Mexico (Montezuma’s Revenge)
During the remainder of my stay my father asked me to accompany him on a trip to Mexico and said he was planning to stop in Long Beach, where the Queen Mary was docked. This was the ocean liner he’d shipped out on for World War II and he wanted to see her one more time. His plan was to go from there down to Tijuana, catch a jai alai game, tourist around a little bit and meet my mom and little sister at Disneyland on the way back. In the spirit of healing old wounds I said yes and off we went. He insisted on bringing the family dog, Smokey, a half sheep dog, half who knows what, who’d just torn the shit out of our Christmas. We’d gone off to midnight mass and on our return, we opened the front door on a scene that looked like Santa’s elves had just finished gangbanging Rudolph the Red-Nosed Reindeer in our living room. Tinsel, Christmas balls, water, wrapping paper and ribbon were strewn all over the small apartment. The Christmas tree had been toppled to the floor and every gift had been chewed open. In the middle sat Smokey, panting, waiting to be congratulated.
From the beginning, the joie de vivre in the car wasn’t what one might’ve hoped for. We were doing our best, but we still got under each other’s skin. Our stop at Long Beach flopped. I was a punk, grumbling my way through the whole Queen Mary tour. My dad’s journey on this ship was probably one of the most meaningful of his life and I couldn’t respect it.

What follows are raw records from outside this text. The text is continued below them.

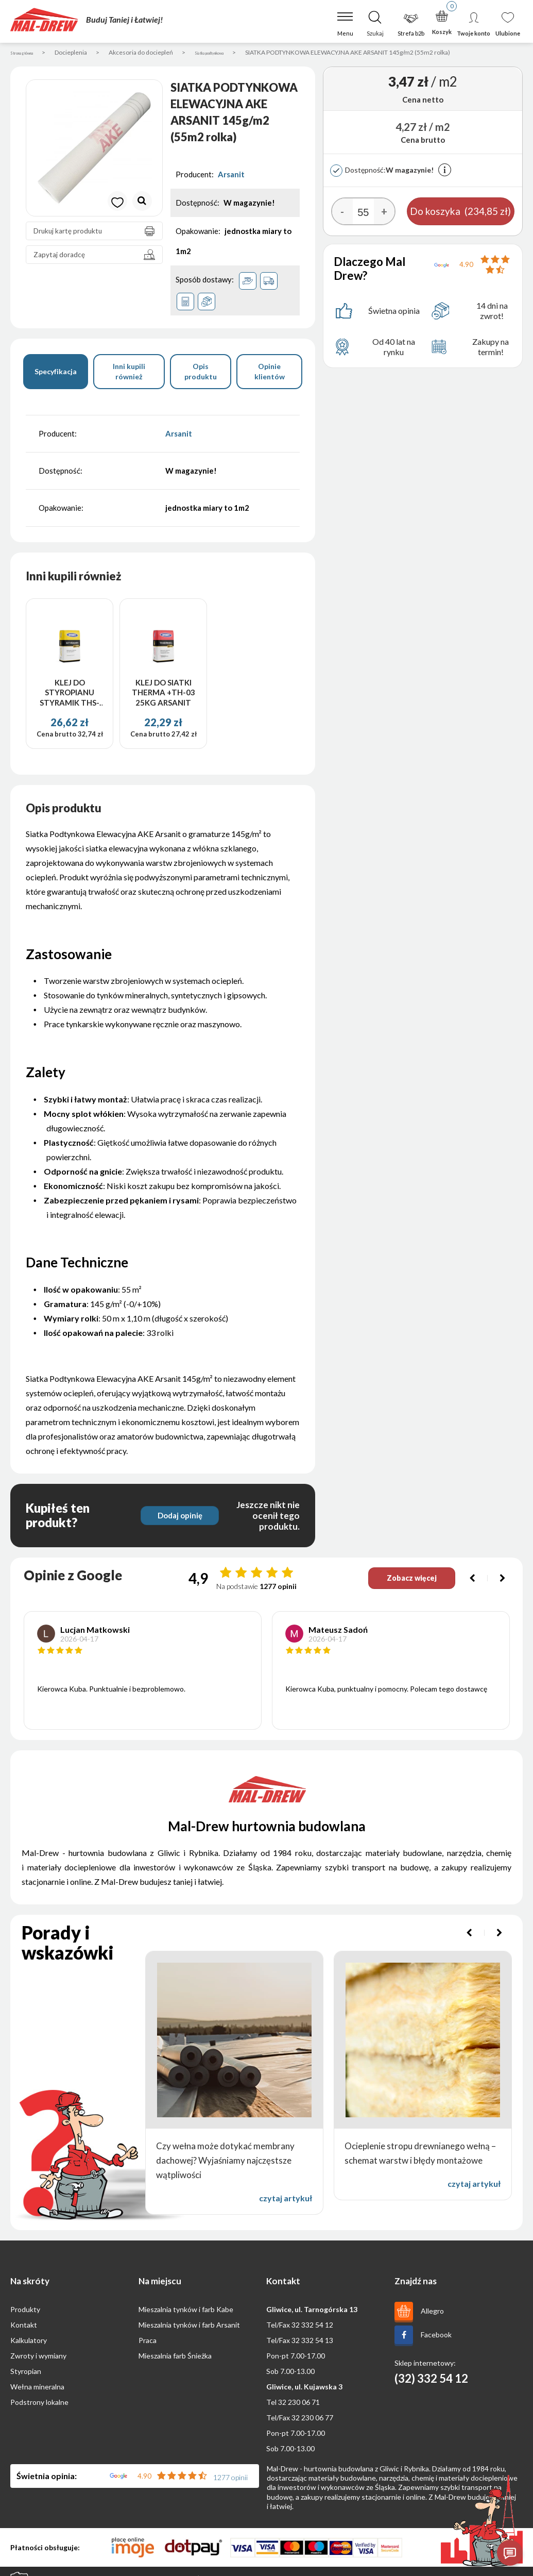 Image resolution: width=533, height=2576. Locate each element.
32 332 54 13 (312, 2343)
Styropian (25, 2374)
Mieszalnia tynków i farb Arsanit (189, 2328)
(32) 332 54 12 (431, 2382)
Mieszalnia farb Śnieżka (175, 2359)
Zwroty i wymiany (38, 2359)
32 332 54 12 (312, 2328)
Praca (148, 2343)
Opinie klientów (269, 374)
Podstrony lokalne (39, 2405)
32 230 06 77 (312, 2421)
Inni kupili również (129, 374)
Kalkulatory (28, 2343)
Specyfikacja (56, 374)
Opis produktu (200, 374)
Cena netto (422, 103)
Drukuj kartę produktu (97, 234)
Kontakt (23, 2328)
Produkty (25, 2313)
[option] (94, 151)
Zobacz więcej (401, 1581)
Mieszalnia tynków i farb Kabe (186, 2313)
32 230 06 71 (299, 2405)
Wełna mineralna (37, 2390)
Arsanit (231, 177)
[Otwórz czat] (510, 2553)
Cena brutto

I’d pay anything now to be able to walk that ship with my father again. I would treasure every step, want to know every detail, hear every word and memory he’d share, but back then I was still too young to put the past away, too young to recognize my dad as a man and to honor his story.
We headed south to Mexico, crossed the border at San Diego and holed up in a motel on the outskirts of Tijuana. We locked the dog in the room and headed into town. We caught some jai alai and cruised the tourist district, where my dad bought a watch from a street vendor, bragging to me about the deal he got until it stopped dead exactly twenty minutes later. I had my picture taken on a jackass that had been painted to look like a zebra, my pops smiling in the cart behind me. We wore sombreros; mine read “Pancho” and his “Cisco.” When we got back to the motel, Smokey had chewed the hell out of the door, leaving scratches and shavings from the knob down; cursing, the old man had to ante up for the damage. Adios, Mexico.
Back to El Norte. We headed to Disneyland, met my mom and sis, spent an afternoon at the “happiest place on Earth” and headed back by way of some cryptic shortcut of my father’s that added three night-filled, spooky hours onto our trip home. Everybody was frazzled.
Shortly after our return, Tinker phoned me up, said he was headed back east, and I told him to count me in. I said good-bye to my folks and little sister, told them I loved them, and then it was seventy-two hours, three thousand miles straight through, ’til we hit Jersey. Through using the same facilities at the apartment, all I left behind for my pops was a case of crabs I picked up somewhere along the way. Good-bye, son, thanks for the memories.